Exercise.
I need the number of lines in the data that include "conflicto"; reply with that number alone.

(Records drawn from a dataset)
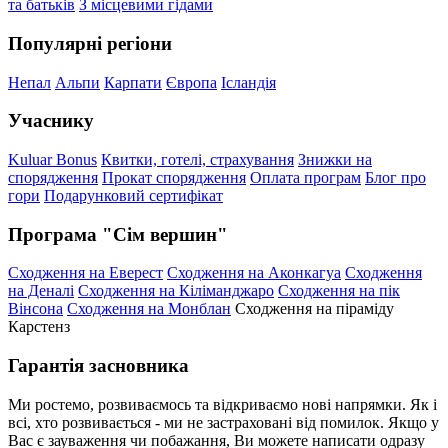
та батьків
З місцевими гідами
Популярні регіони
Непал
Альпи
Карпати
Європа
Ісландія
Учаснику
Kuluar Bonus
Квитки, готелі, страхування
Знижки на
спорядження
Прокат спорядження
Оплата програм
Блог про
гори
Подарунковий сертифікат
Програма "Сім вершин"
Сходження на Еверест
Сходження на Аконкагуа
Сходження
на Деналі
Сходження на Кіліманджаро
Сходження на пік
Вінсона
Сходження на Монблан
Сходження на піраміду
Карстенз
Гарантія засновника
Ми ростемо, розвиваємось та відкриваємо нові напрямки. Як і
всі, хто розвивається - ми не застраховані від помилок. Якщо у
Вас є зауваження чи побажання, Ви можете написати одразу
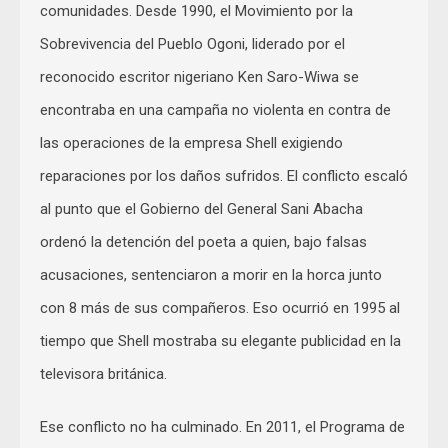
comunidades. Desde 1990, el Movimiento por la
Sobrevivencia del Pueblo Ogoni, liderado por el
reconocido escritor nigeriano Ken Saro-Wiwa se
encontraba en una campaña no violenta en contra de
las operaciones de la empresa Shell exigiendo
reparaciones por los daños sufridos. El conflicto escaló
al punto que el Gobierno del General Sani Abacha
ordenó la detención del poeta a quien, bajo falsas
acusaciones, sentenciaron a morir en la horca junto
con 8 más de sus compañeros. Eso ocurrió en 1995 al
tiempo que Shell mostraba su elegante publicidad en la
televisora británica.
Ese conflicto no ha culminado. En 2011, el Programa de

Exercise result.
2